It’s official: we’re divas! My sisters (Mag, Kristiann, Jennine) and I, and my niece (Madeline) converged in Myrtle Beach for the one and only Diva Half Marathon last Sunday. Even at 5AM before sunrise, no one can argue we know how to be divas!
Part of our pre-race swag included hot pink tutus. Tutus are fun and apparently divas wear them. I, however, could not fathom wearing the subtle little number while running, as it was not equipped with pockets and would clearly obstruct my access to the thousands of tissues crammed into my fuel belt. My sisters were similarly not keen on sporting the “universally flattering” tutus throughout the race, so we opted to tote them along for a diva photo op before the race.
Then we headed off to the start, along with 5 thousand other divas.

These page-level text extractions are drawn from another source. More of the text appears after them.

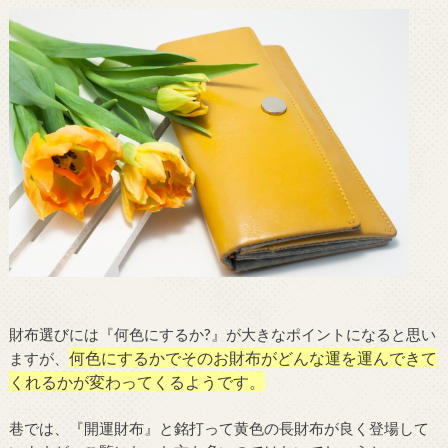
財布選びには『何色にするか?』が大きなポイントになると思い
何色にするかでそのお財布がどんな運を運んできて
ますが、
くれるかが変わってくるようです。
巷では、『開運財布』と銘打って黄色の長財布が良く登場して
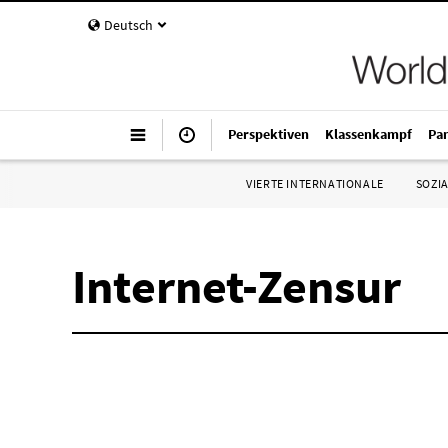
Deutsch
Perspektiven
Klassenkampf
Pa
VIERTE INTERNATIONALE
SOZIA
Internet-Zensur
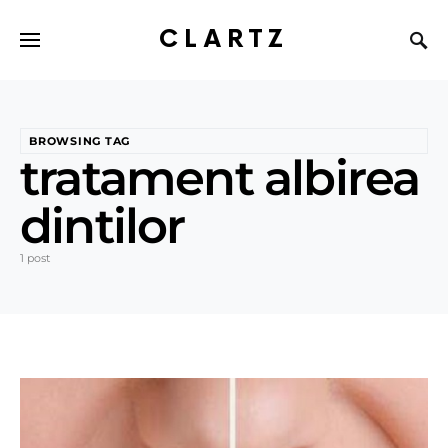
CLARTZ
BROWSING TAG
tratament albirea
dintilor
1 post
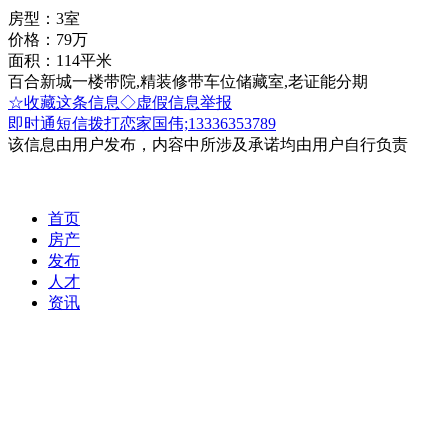
房型：3室
价格：79万
面积：114平米
百合新城一楼带院,精装修带车位储藏室,老证能分期
☆收藏这条信息
◇虚假信息举报
即时通
短信
拨打恋家国伟;13336353789
该信息由用户发布，内容中所涉及承诺均由用户自行负责
首页
房产
发布
人才
资讯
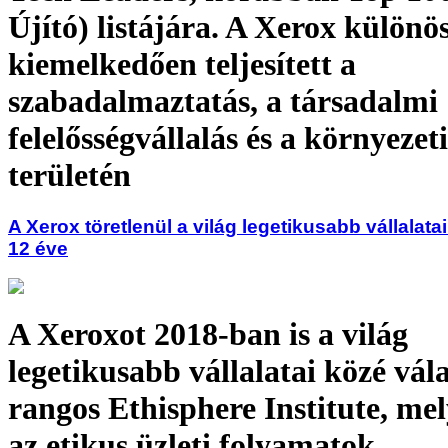
Újító) listájára. A Xerox különö
kiemelkedően teljesített a
szabadalmaztatás, a társadalmi
felelősségvállalás és a környezet
területén
A Xerox töretlenül a világ legetikusabb vállalata
12 éve
A Xeroxot 2018-ban is a világ
legetikusabb vállalatai közé vála
rangos Ethisphere Institute, mel
az etikus üzleti folyamatok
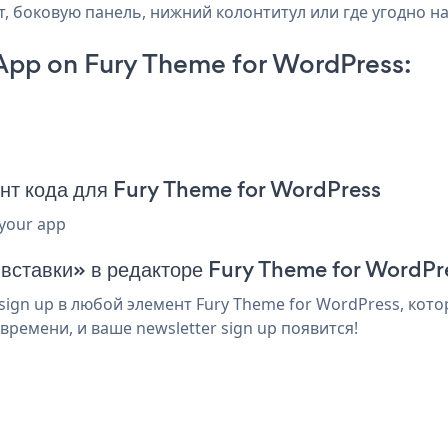
т, боковую панель, нижний колонтитул или где угодно на
 App on Fury Theme for WordPress:
p
ент кода для Fury Theme for WordPress
 your app
 вставки» в редакторе Fury Theme for WordPr
ign up в любой элемент Fury Theme for WordPress, кото
ремени, и ваше newsletter sign up появится!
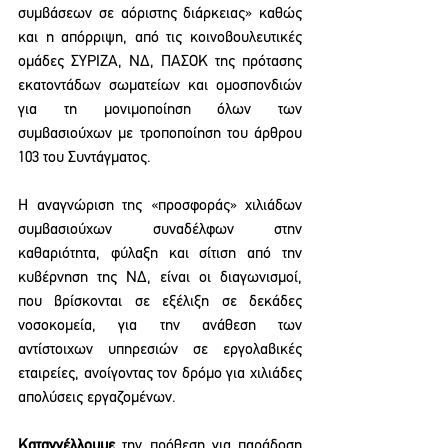
συμβάσεων σε αόριστης διάρκειας» καθώς 
και η απόρριψη, από τις κοινοβουλευτικές 
ομάδες ΣΥΡΙΖΑ, ΝΔ, ΠΑΣΟΚ της πρότασης 
εκατοντάδων σωματείων και ομοσπονδιών 
για τη μονιμοποίηση όλων των 
συμβασιούχων με τροποποίηση του άρθρου 
103 του Συντάγματος.
Η αναγνώριση της «προσφοράς» χιλιάδων 
συμβασιούχων συναδέλφων στην 
καθαριότητα, φύλαξη και σίτιση από την 
κυβέρνηση της ΝΔ, είναι οι διαγωνισμοί, 
που βρίσκονται σε εξέλιξη σε δεκάδες 
νοσοκομεία, για την ανάθεση των 
αντίστοιχων υπηρεσιών σε εργολαβικές 
εταιρείες, ανοίγοντας τον δρόμο για χιλιάδες 
απολύσεις εργαζομένων.
Καταγγέλλουμε
 την πρόθεση για παράδοση 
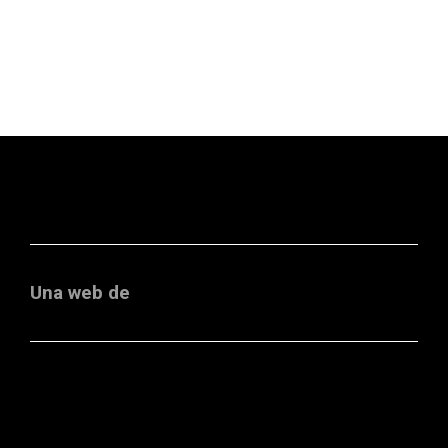
Una web de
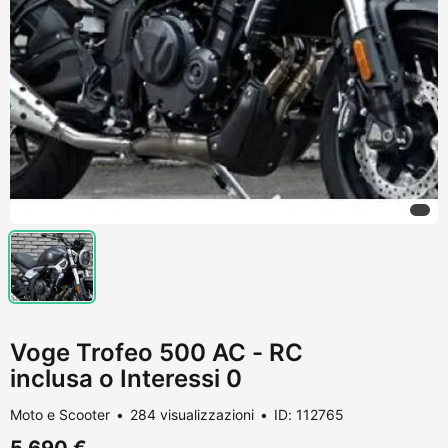
Voge Trofeo 500 AC - RC
inclusa o Interessi 0
Moto e Scooter
284 visualizzazioni
ID: 112765
5.690 €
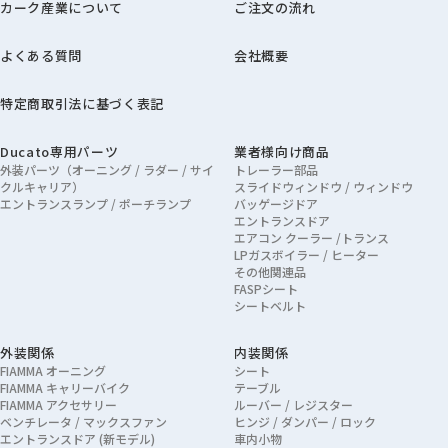
カーク産業について
ご注文の流れ
よくある質問
会社概要
特定商取引法に基づく表記
Ducato専用パーツ
業者様向け商品
外装パーツ（オーニング / ラダー / サイ
トレーラー部品
クルキャリア）
スライドウィンドウ / ウィンドウ
エントランスランプ / ポーチランプ
バッゲージドア
エントランスドア
エアコン クーラー /トランス
LPガスボイラー / ヒーター
その他関連品
FASPシート
シートベルト
外装関係
内装関係
FIAMMA オーニング
シート
FIAMMA キャリーバイク
テーブル
FIAMMA アクセサリー
ルーバー / レジスター
ベンチレータ / マックスファン
ヒンジ / ダンパー / ロック
エントランスドア (新モデル)
車内小物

And we parted ways. Jennine and Madeline had a 10-minute head start by tackling the 5k, their first ever race of any length. They finished as Kristiann and I were heading into our 2nd mile, gloating via text with their race medals and snapping pictures with one of the few crazy male divas in the race.
Well, the joke was on them, though, because after finishing they had to stand around and wait for Kristiann and me to finish the half marathon, and anyone can guess how that went! Mag was with us for the first 30 seconds and I pride myself in being able to keep up with her for that long.
The real drama was with Kristiann and me. And the porta-potties. I, of course, had to poop. If you’ve followed my blog, know that no one was more alarmed at the change in venue than myself. The lines to the porta-potties at the starting line were so impossibly long that I was forced to forgo my tried and true final pit stop before starting the race. (Incidentally, so was Mag, which I think explains her pose in the above picture). Ironically, when I started running the spigot was dry; the river did not flow through it; the drip did not drop; the climate remained sunny south of the border, at least on the beachfront. While I was delighted with this revelation, I was immediately stricken with the unfortunate sense of a thunderstorm brewing inland. It is in this way that running sucks the most. When something goes right, it will find a way to turn your body around and screw you. ANYWAY, after persevering a couple of miles and sadly bypassing a couple of lone porta-potties with huge lines along the route, I finally had to pull over. Because my sister was by my side, ready to fulfill her duty to record all of my humiliating life experiences, I have the world’s least flattering photo to insert.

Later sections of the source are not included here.